> _What you will do_
Across the entries that follow, count each line holding "Thriller" and state the total alone.

[Page-level text extractions]
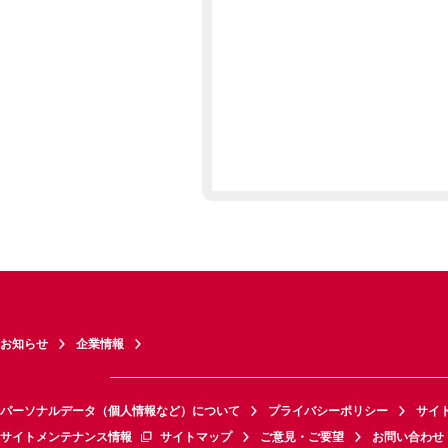
お知らせ
企業情報
パーソナルデータ（個人情報など）について
プライバシーポリシー
サイ
サイトメンテナンス情報
サイトマップ
ご意見・ご要望
お問い合わせ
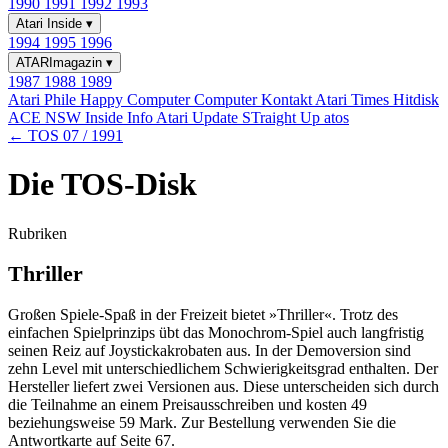
1990
1991
1992
1993
Atari Inside
▾
1994
1995
1996
ATARImagazin
▾
1987
1988
1989
Atari Phile
Happy Computer
Computer Kontakt
Atari Times
Hitdisk
ACE NSW Inside Info
Atari Update
STraight Up
atos
← TOS 07 / 1991
Die TOS-Disk
Rubriken
Thriller
Großen Spiele-Spaß in der Freizeit bietet »Thriller«. Trotz des
einfachen Spielprinzips übt das Monochrom-Spiel auch langfristig
seinen Reiz auf Joystickakrobaten aus. In der Demoversion sind
zehn Level mit unterschiedlichem Schwierigkeitsgrad enthalten. Der
Hersteller liefert zwei Versionen aus. Diese unterscheiden sich durch
die Teilnahme an einem Preisausschreiben und kosten 49
beziehungsweise 59 Mark. Zur Bestellung verwenden Sie die
Antwortkarte auf Seite 67.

> _Response to this exercise_
2